COLLECTED MATERIAL »
⟨

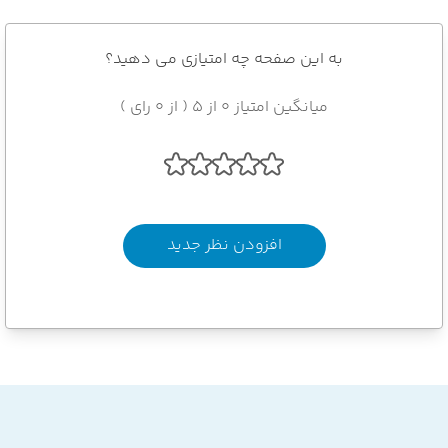
به این صفحه چه امتیازی می دهید؟
میانگین امتیاز 0 از 5 ( از 0 رای )
افزودن نظر جدید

⟩

DIRECTIONS FOR THIS TASK »
Reproduce the listing exactly. Leave its pictures out.

REPLY TO THE TASK »
به این صفحه چه امتیازی می دهید؟
میانگین امتیاز 0 از 5 ( از 0 رای )
افزودن نظر جدید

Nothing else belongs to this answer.